As with most literature on nursing and midwifery in rural areas, Caregiving on the Periphery highlights the autonomy and diversity of their roles. For example, Epp likens nineteenth- and early-twentieth-century trained Mennonite midwives to those practising in Europe until the seventeenth century, with these midwives performing bone-setting, teeth-pulling, diagnosis and prescribing, emergency surgery, spiritual folk-healing and working as undertakers. Heidi Coombs-Thorne considers the blurred boundaries of nursing and medical practice in her chapter on nursing in the Grenfell Mission Stations.

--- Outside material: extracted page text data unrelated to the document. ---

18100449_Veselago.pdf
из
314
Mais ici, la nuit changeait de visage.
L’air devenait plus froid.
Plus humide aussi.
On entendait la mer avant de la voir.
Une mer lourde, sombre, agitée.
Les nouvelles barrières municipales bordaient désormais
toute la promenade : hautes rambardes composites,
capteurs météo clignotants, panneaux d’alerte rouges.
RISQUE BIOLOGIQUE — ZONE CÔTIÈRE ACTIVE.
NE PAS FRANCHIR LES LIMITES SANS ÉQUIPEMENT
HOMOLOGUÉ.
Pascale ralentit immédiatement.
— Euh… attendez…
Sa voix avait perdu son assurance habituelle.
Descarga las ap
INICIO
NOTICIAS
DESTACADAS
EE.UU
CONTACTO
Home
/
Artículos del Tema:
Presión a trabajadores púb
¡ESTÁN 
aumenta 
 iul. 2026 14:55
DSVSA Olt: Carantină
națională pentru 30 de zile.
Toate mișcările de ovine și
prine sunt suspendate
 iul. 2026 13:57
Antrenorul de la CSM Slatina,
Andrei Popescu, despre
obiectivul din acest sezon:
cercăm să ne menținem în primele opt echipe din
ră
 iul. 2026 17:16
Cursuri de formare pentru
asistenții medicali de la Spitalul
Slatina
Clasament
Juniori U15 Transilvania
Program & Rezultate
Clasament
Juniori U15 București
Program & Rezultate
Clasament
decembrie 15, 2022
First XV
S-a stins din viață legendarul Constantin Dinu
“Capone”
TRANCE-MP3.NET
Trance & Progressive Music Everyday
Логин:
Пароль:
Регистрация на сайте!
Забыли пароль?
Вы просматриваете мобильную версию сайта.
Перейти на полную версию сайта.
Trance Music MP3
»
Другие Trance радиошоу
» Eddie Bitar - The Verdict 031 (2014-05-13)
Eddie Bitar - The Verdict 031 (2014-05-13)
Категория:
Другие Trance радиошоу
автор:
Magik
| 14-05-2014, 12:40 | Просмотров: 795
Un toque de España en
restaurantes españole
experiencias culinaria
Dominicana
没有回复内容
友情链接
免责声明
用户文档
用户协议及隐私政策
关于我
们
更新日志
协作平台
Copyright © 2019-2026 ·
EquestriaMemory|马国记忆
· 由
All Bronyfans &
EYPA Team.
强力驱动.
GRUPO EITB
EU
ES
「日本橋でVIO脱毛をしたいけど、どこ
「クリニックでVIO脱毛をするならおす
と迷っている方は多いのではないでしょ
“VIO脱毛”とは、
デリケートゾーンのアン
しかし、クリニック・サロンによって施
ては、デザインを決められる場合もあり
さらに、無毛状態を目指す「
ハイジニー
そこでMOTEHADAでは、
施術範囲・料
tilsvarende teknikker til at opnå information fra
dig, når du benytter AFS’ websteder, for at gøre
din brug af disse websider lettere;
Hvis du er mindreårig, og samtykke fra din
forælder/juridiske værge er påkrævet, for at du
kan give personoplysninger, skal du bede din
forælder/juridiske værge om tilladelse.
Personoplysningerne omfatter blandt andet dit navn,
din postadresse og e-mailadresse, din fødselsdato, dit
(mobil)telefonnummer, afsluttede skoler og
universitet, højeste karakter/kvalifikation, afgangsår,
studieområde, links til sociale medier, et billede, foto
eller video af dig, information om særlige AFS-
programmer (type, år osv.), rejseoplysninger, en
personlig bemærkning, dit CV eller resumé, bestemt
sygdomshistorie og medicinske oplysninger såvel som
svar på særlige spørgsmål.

These major themes of isolation, autonomy, diversity and ethnic communities are examined within four parts, focusing on midwifery, life writing, nursing regulation and professionalisation, and nursing in outposts and amongst Aboriginal communities. Encounters with these indigenous communities and analyses of colonisation are not confined to this latter part but permeate other chapters of the book. For example, Rutherdale addresses an account of nursing work in an Aboriginal community in the 1940s and 1950s in her chapter on Amy Wilson’s life and travel writing. Rutherdale analyses the intrusive nature of Wilson’s colonising and civilising work, judging her to be relatively enlightened in her approach to indigenous health care practices. Laurie Meijer Drees assesses the inhibited role of Aboriginal nurses between 1939 and 1975 in the professionalisation section of the book. The book also includes a chapter on religious nursing – a Canadian Anglican nursing Sisterhood and its involvement in war nursing during the Northwestern Rebellion (1885), examined by Elizabeth Domm.

Some of the eleven chapters forming these parts include rigorous primary research. In particular, Young’s analysis of census data on nursing in Toronto highlights their high literacy rates from the 1860s, their age, ethnic groups and an examination of their social class, undertaken by looking at the occupations of the nurses’ families; she determines that the nurses were largely working class. Drees relies on numerous archival sources to elucidate the training of Aboriginal health workers. Elliott and Judith Bender Zelmanovits undertake extensive archival research and interviews.

The genre of the history of health care in places, and in particular of health in the rural North, is expanding with two volumes published by Pickering and Chatto in 2011, which both include substantial contributions on Canada – J.T.H. Connor and Stephan Curtis (eds), Medicine in the Remote and Rural North, 1800–2000 (London, 2011) and Erika Dyck and Christopher Fletcher (eds), Locating Health: Historical and Anthropological Investigations of Place and Health (London, 2011). Published prior to these volumes, Caregiving on the Periphery is a very worthwhile contribution to this literature. The book addresses the ethnic and cultural breadth of nursing and midwifery in Canada from the early nineteenth century to the late twentieth century, whilst remaining a coherent volume with many of the authors referencing the relevance of each other’s chapters.